After that is a control that can be used to alter whether the panorama graphic or the readout table is omitted from the display. This is useful if you want to draw the plot bigger or if you want to be able to see the entire readout table without scrolling.
The other settings for the panorama display allow you to specify whether the Sun and Earth should be shown on the panorama plot as plain dots (yellow for the Sun, blue for Earth) or with their paths marked. The paths can be rendered as simple curves or as curves with tick marks. The ticks indicate where the Sun or Earth will be at intervals of one Mars-hour.

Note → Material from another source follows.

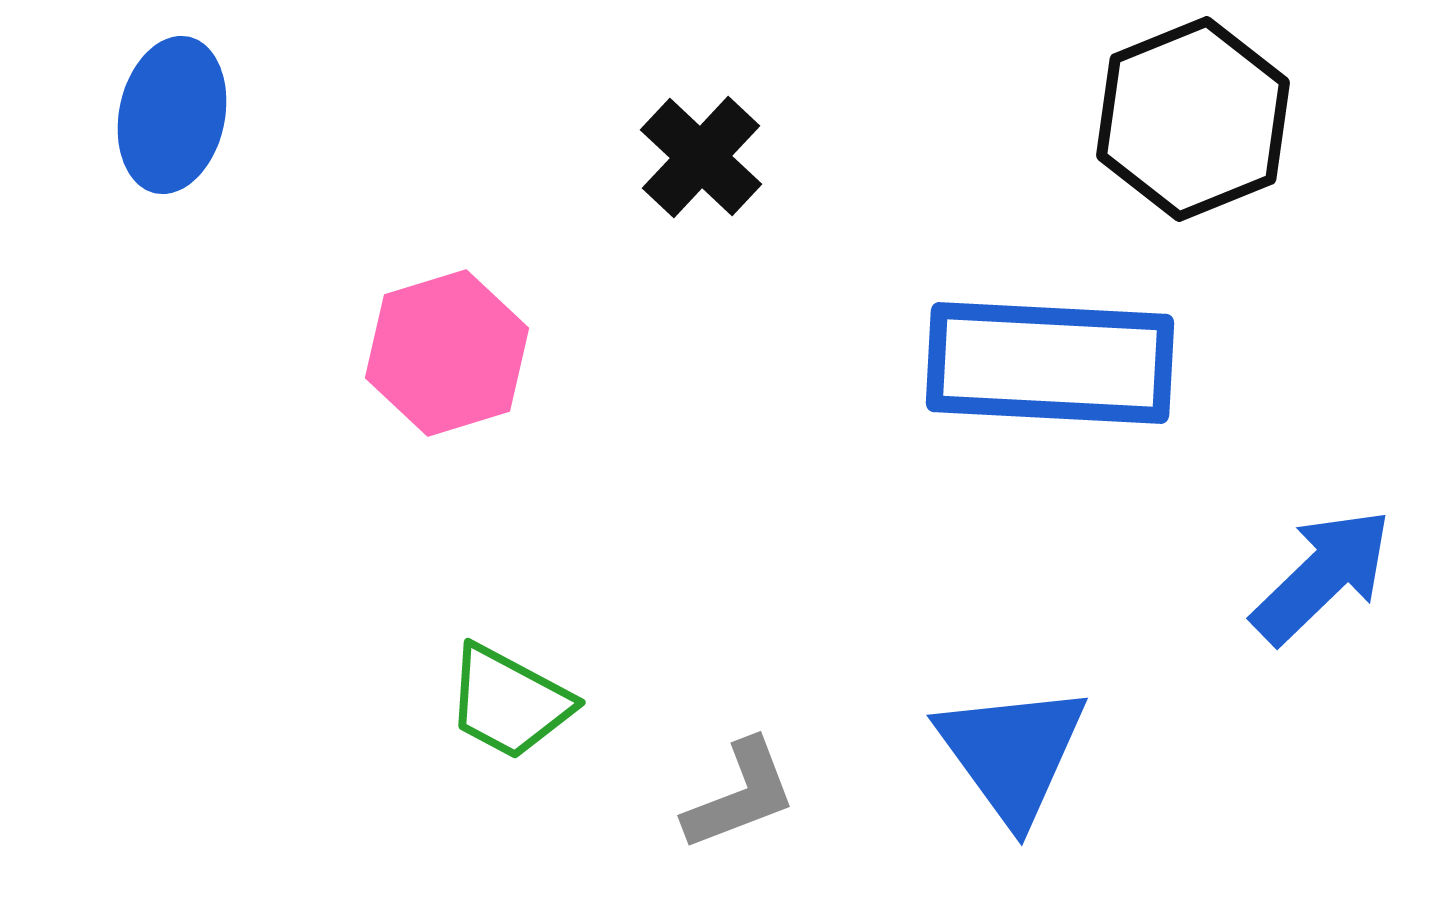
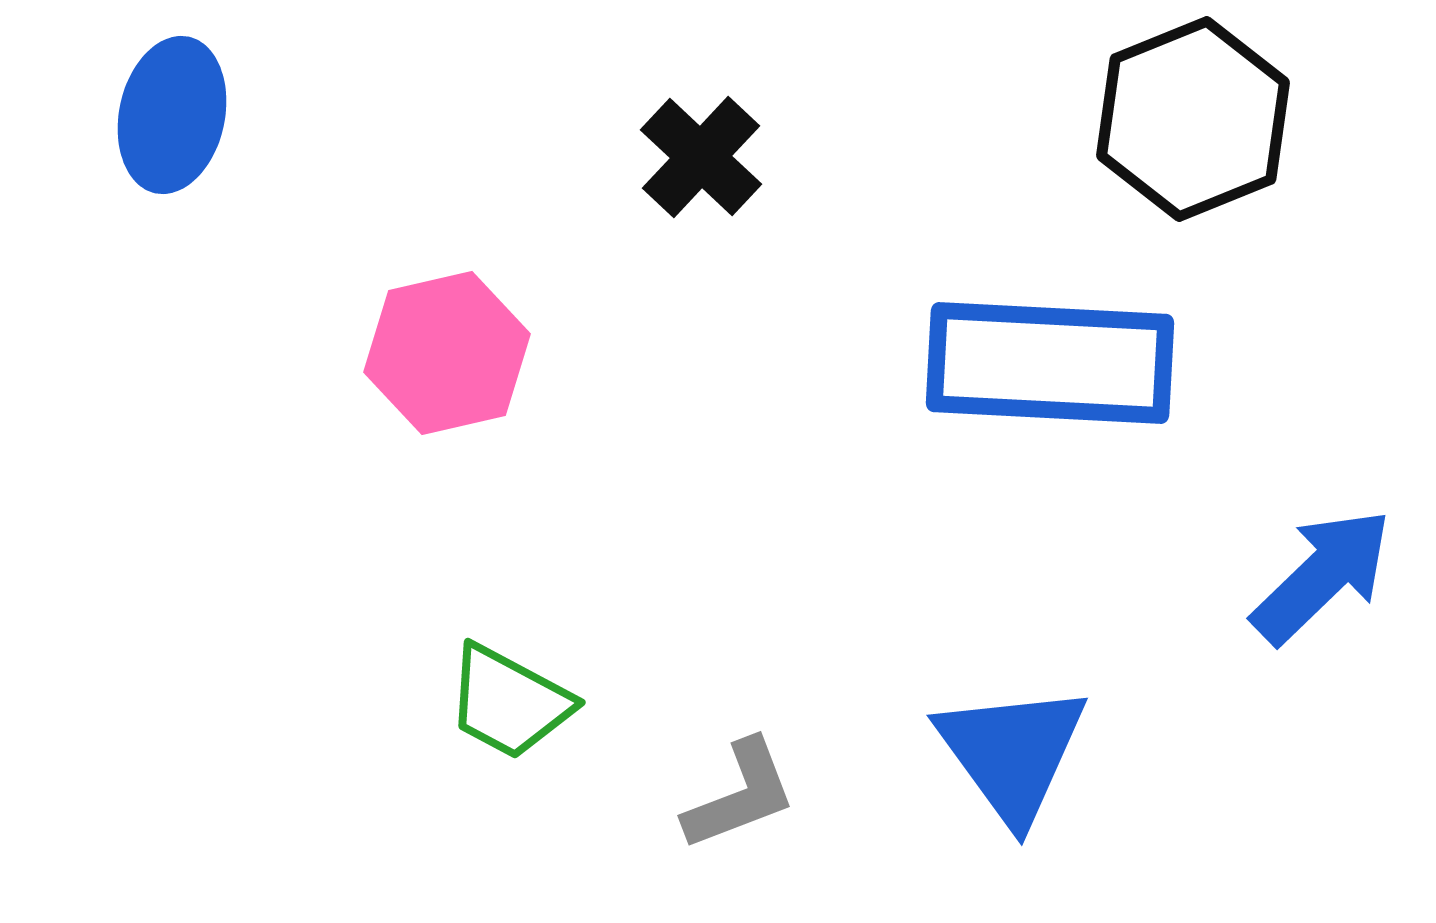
pink hexagon: rotated 4 degrees clockwise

The determination of sunrise and sunset accounts for the fact that the Sun is not a pinpoint light source but has, on average, an apparent radius of about 0.175° as seen from Mars. (It ranges from 0.193° at perihelion to 0.160° at aphelion.) Denoting sunrise as the time when the limb of the Sun reaches the horizon, then on average sunrise begins when the center of the Sun is 0.175° below the horizon.
Please note that the determination of times of sunrise, sunset, Earthrise, and Earthset does not adjust for any refraction of sunlight by Mars's atmosphere, nor is there any accounting for local topography at the location selected. Also note that the accuracy of the calculations of these event times will be improved if you specify correct planetographic latitude and longitude when you select the location for which you wish to see the panorama.
This diagram plots the Equation of Time (the difference between difference between the True Solar Time (TST) and the Mean Solar Time (MST)) and the solar declination as functions of the areocentric longitude, Ls. Or in other words, for a given position in Mars orbit, what are 1) the discrepancy between true solar noon and mean solar noon, and 2) the Sun's angle relative to the equatorial plane. The first of these is measured along the plot's x-axis and the second along the y-axis. The units of the x-axis are Mars minutes.
For example, on the first sol of Mars's northern hemisphere spring (Ls=0), you'll see that the solar declination is zero (exactly as it should be for an equinox) and that the discrepancy between true and mean solar time is a bit more than 41 minutes.
When you quit Mars24, it saves the settings of the various controls to a preferences file. The next time you use the program, it will initialize settings and controls to the saved values.
1. You can look up coordinates for numerous surface features on Mars using the US Geological Survey's Gazetteer of Planetary Nomenclature's Mars page.